Football’s biggest 'fixing' scandals: Juventus, Liverpool, Man United...

by FP Sports  Feb 5, 2013 11:07 IST

#Europol   #football   #ListsEtc   #Match Fixing  

Organised crime gangs have fixed or tried to fix hundreds of football matches around the world in recent years, including World Cup and European Championship qualifiers and two Champions League games, Europol announced Monday.

The European Union’s police agency said an 18-month review found 380 suspicious matches in Europe and another 300 questionable games outside the continent, mainly in Africa, Asia and South and Central America. It also found evidence that a Singapore-based crime syndicate was involved in some of the match-fixing.

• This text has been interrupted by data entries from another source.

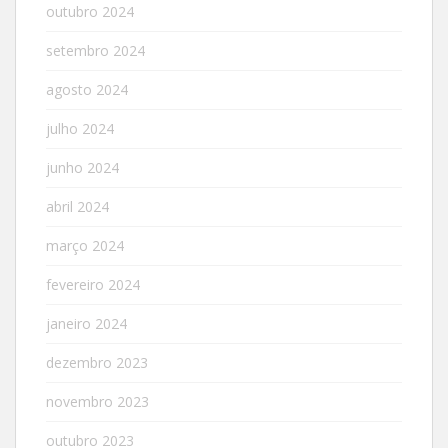
outubro 2024
setembro 2024
agosto 2024
julho 2024
junho 2024
abril 2024
março 2024
fevereiro 2024
janeiro 2024
dezembro 2023
novembro 2023
outubro 2023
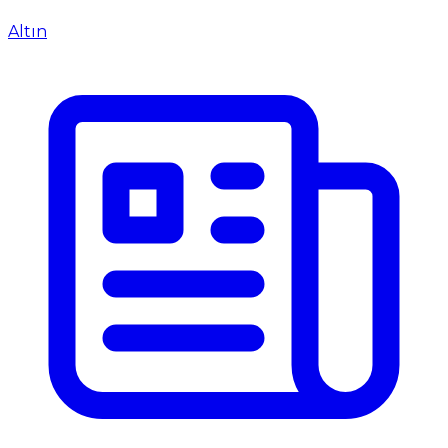
Altın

Here’s a look at some of football’s biggest match-fixing scandals:

1. The Calciopoli Scandal in 2006

The scandal rocked world football when it emerged that many top clubs in Italy had been involved in influencing the appointment of referees for their games among other allegations. Juventus who had won the 2005 and 2006 league were stripped of their titles and were relegated to Serie B where they stayed for one season, before returning to top flight immediately. Though Juventus were punished, AC Milan and some other clubs escaped with what many felt was little more than a gentle rap on their knuckles.

Juventus have recovered well from the scandal. AP

Juventus have recovered well from the scandal. AP

2. The Hoyzer fix

In 2005, German referee Robert Hoyzer admitted to match-fixing charges and promised to co-operate fully with an ongoing investigation.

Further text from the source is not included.